[Required action]:
Nothing but the lines from the one with "Contacts - Demande de Devis (611, 68)" through the last line of the data should be restated, each word for word.

[Records shown]:
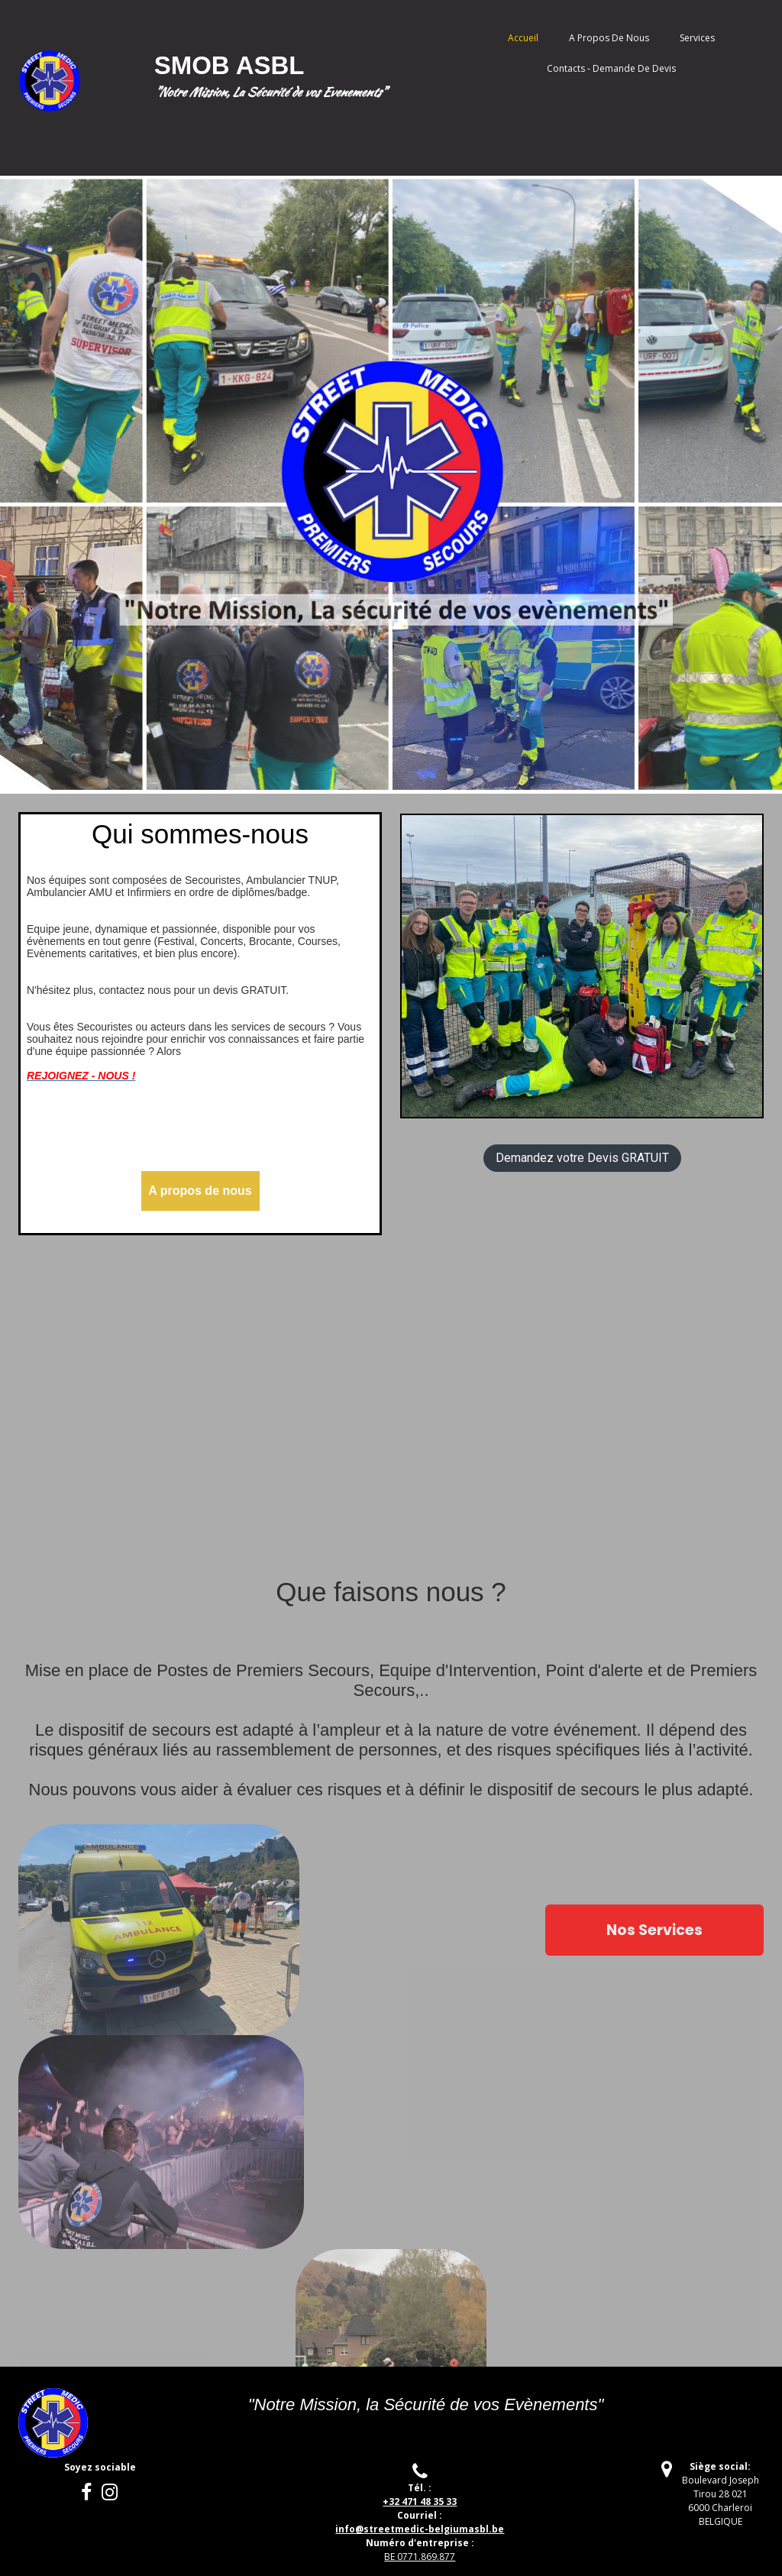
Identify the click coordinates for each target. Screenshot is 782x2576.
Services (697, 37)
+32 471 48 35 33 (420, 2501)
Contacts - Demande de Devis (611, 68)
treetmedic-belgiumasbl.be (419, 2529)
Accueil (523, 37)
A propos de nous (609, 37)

[Response area]:
Contacts - Demande de Devis (611, 68)
treetmedic-belgiumasbl.be (419, 2529)
Accueil (523, 37)
A propos de nous (609, 37)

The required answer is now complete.